Excerpted records =
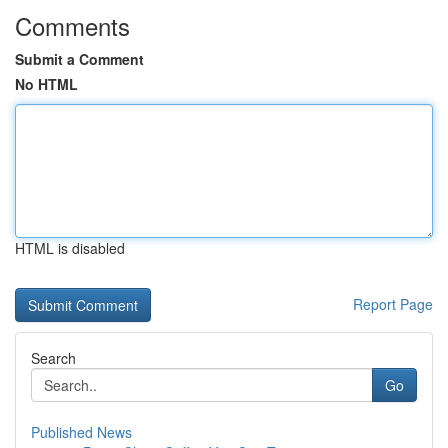
Comments
Submit a Comment
No HTML
HTML is disabled
Report Page
Search
Go
Published News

Problem = Every entry above needs to be printed again exactly, with its pictures left out.

Result of this task =
Comments
Submit a Comment
No HTML
HTML is disabled
Report Page
Search
Go
Published News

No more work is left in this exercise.